27.4.06

OITAVO DIA



Os dias são os dias, as noites são as noites,
todo o tempo é tempo de morrer,
Na Noruega, por exemplo, a noite não existe,
não existia pelo menos quando eu lá estive. Pergunto:
quem decide da densidade dos líquidos, da cor das portas,
das formas que hão-de amenizar os azulejos? Perguntava.
Fui engolindo descuidadamente todas as palavras. Nunca
tive nada meu, tomei sempre coisas emprestadas,
de mim mesmo sobretudo fui tomando tudo emprestado.
O sorriso não me serve nos dentes, ultrapassa
a cor dos meus cabelos, transforma-se subitamente
em qualquer coisa como o sabor das águas outonais.

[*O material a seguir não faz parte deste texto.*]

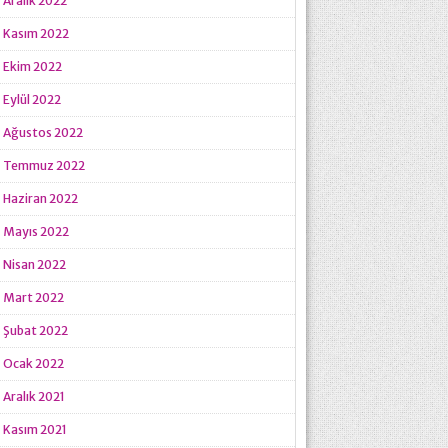
Aralık 2022
Kasım 2022
Ekim 2022
Eylül 2022
Ağustos 2022
Temmuz 2022
Haziran 2022
Mayıs 2022
Nisan 2022
Mart 2022
Şubat 2022
Ocak 2022
Aralık 2021
Kasım 2021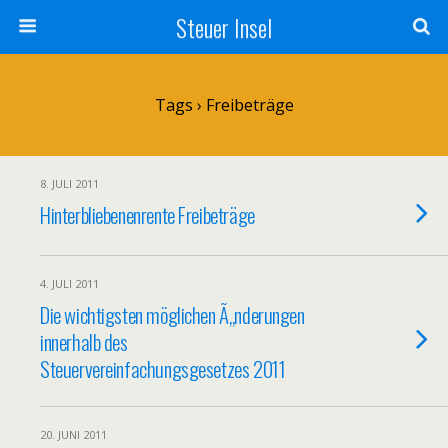
Steuer Insel
Tags › Freibeträge
8. JULI 2011
Hinterbliebenenrente Freibeträge
4. JULI 2011
Die wichtigsten möglichen Ã„nderungen
innerhalb des
Steuervereinfachungsgesetzes 2011
20. JUNI 2011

Pergunto: quem secretamente foi erguendo os muros
que para sempre nos separam da branquíssima eternidade?
Quem insidiosamente foi plantando pelo caminho as pedras
onde tropeçamos? Quem, eu pergunto apenas, secreta,
insidiosamente, foi alargando para o sul a altitude das planícies
a tal ponto que nunca mais se viu o mar? Perguntava.
Na Noruega as planícies são montanhas e a água do mar
tem uma cor excessivamente salgada. É por isso que apetece
deslizar nas noites ao longo de longos corredores
em casas de madeira, escutar cavar
nas paredes o som do bolor.
A natureza é extremamente cuidadosa, a natureza possui
apuradamente todos os vícios. Eu prefiro sobretudo
as raparigas timidamente jovens, as mães por convenção.
Lamento a estúpida convencionalidade do meu sorriso de ver o mar.
(O mar não existe, é água, puramente água).
E nunca mais vi a pele inferior à pele dos meus dedos,
aquela imediata superfície que suporta a superfície.
Os dias são os dias, as noites são as noites,
às vezes sinto-me gravemente pesado, de uma gravidade azulada,
o meu corpo é frio e baço como às janelas dos comboios,
lavo os dentes sucessivamente, progressivamente, de cada vez um,
pergunto: quem coloriu de amarelo a eficacíssima pasta com que me
descario os dentes, a eficacíssima escova com que
não descarno as raízes. Perguntava. Recordo:
Só nasci definitivamente pelos olhos do meu pai,
por isso me custa tanto ser, amar, estar, e até
imaginar o rosto dos peixes, a cor de coisas como as algas.